VEDERE OGGI. IL SELFIE E LA TECNO-VISIONE

VEDERE OGGI. IL SELFIE E LA TECNO-VISIONE
illustrazione di Chabacolors
parole di Matteo Sarlo

 

C’è una sorta di slogan nella meditazione sui media. L’ha ideato Friedrich Kittler, uno che dietro la montatura degli occhiali e i lunghi capelli bianchi qualche centimetro sotto le orecchie, ha sempre mostrato una sorta di concessione alla giovinezza. Se non fosse per il suo sguardo gentile, gli zigomi pronunciati e il viso ovale lo avvicinerebbero a una sorta di Clint Eastwood del pensiero. Kittler ha insegnato Storia dei media alla Humboldt, a Yale e alla Columbia. E credeva questa cosa qui: i media stabiliscono la nostra posizione. La frase è diventata una sorta di mantra. In tedesco suona così: Medien bestimmen unsere Lage.

Ci siamo noi, e ci sono questi strumenti che amplificano le nostre capacità. L’aratro per coltivare e il cannocchiale per osservare lontano, il bastone su cui scaricare il peso e continuare le passeggiate in vecchiaia e i carri per andare più veloci. Ci sono questi utensili che ci permettono di fare tutto quello che facevamo anche prima, ma più velocemente e con maggiore efficacia. Eppure il rapporto dell’uomo con l’oggetto tecnico non è sempre stato ben visto da parte della filosofia. Il caso di Martin Heidegger è emblematico. La filosofia è superiore alle scienze ed è trattata dal grande pensatore tedesco un po’ come il marito geloso e iperprotettivo che, per evitare qualsiasi tipo di incontro “sconveniente”, rinchiude la moglie nel gineceo più lussuoso della città dichiarandole che non è adatta alla vita di fuori, e che è nata per vivere esclusivamente tra le stoffe dei migliori salotti.

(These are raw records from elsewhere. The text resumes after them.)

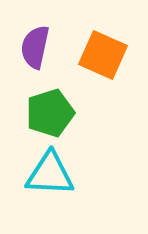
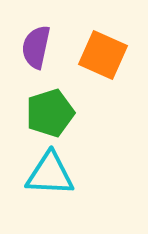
purple semicircle: moved 1 px right
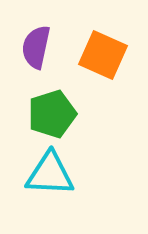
green pentagon: moved 2 px right, 1 px down
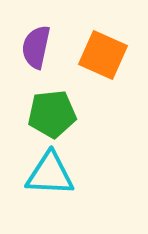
green pentagon: rotated 12 degrees clockwise
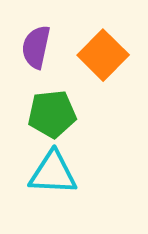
orange square: rotated 21 degrees clockwise
cyan triangle: moved 3 px right, 1 px up
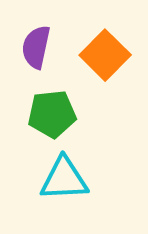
orange square: moved 2 px right
cyan triangle: moved 11 px right, 6 px down; rotated 6 degrees counterclockwise
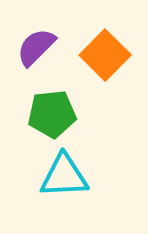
purple semicircle: rotated 33 degrees clockwise
cyan triangle: moved 3 px up
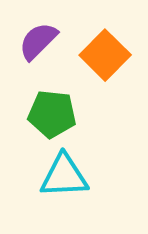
purple semicircle: moved 2 px right, 6 px up
green pentagon: rotated 12 degrees clockwise
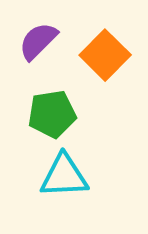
green pentagon: rotated 15 degrees counterclockwise
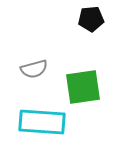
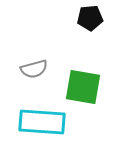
black pentagon: moved 1 px left, 1 px up
green square: rotated 18 degrees clockwise
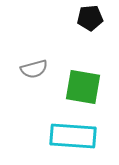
cyan rectangle: moved 31 px right, 14 px down
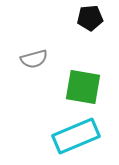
gray semicircle: moved 10 px up
cyan rectangle: moved 3 px right; rotated 27 degrees counterclockwise
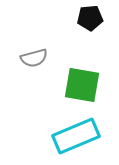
gray semicircle: moved 1 px up
green square: moved 1 px left, 2 px up
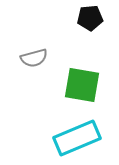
cyan rectangle: moved 1 px right, 2 px down
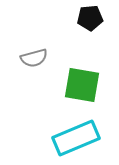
cyan rectangle: moved 1 px left
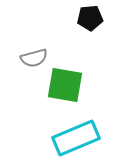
green square: moved 17 px left
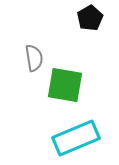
black pentagon: rotated 25 degrees counterclockwise
gray semicircle: rotated 84 degrees counterclockwise
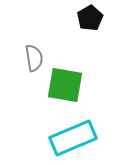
cyan rectangle: moved 3 px left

Ma altri non hanno sentito il pericolo di questo avvicinamento, tra l’uomo e la tecnica. Ernst Cassirer già nel 1921 scrive un saggio, Zur Einsteinschen Relativitätstheorie, sulle conseguenze epistemologiche nascenti dal confronto tra le acquisizioni della scoperta einsteiniana della relatività e l’opera di Immanuel Kant.

Poi ci sono gli schermi. Dentro questi schermi vediamo cose vicine e remote, reali e virtuali. Vediamo perfino noi stessi. Ah, la vista, il più cinico di tutti i sensi. Si concentra su qualcosa in particolare, quel giocatore con la maglia dieci in uno stadio, quel tipo particolare di auto che brucia il semaforo, quella donna in mezzo alla folla, e sfoca completamente ciò che non gli piace, ciò che ha attorno o accanto. L’occhio è un specie di organo settore. Sta lì che continua a tagliuzzare la realtà. In inglese lo chiameremmo un cut off rispetto al campo. Sta lì e scontorna, zuma, sfoca. Ma non fa soltanto questo. O meglio, queste abilità, in parte istintive in parte guidate dalla volontà, lo rendono vicinissimo alla penna di uno scrittore. Trasforma in immagine tutto quello che sperimenta. Per dirla in una frase, l’occhio mette la cornice al mondo.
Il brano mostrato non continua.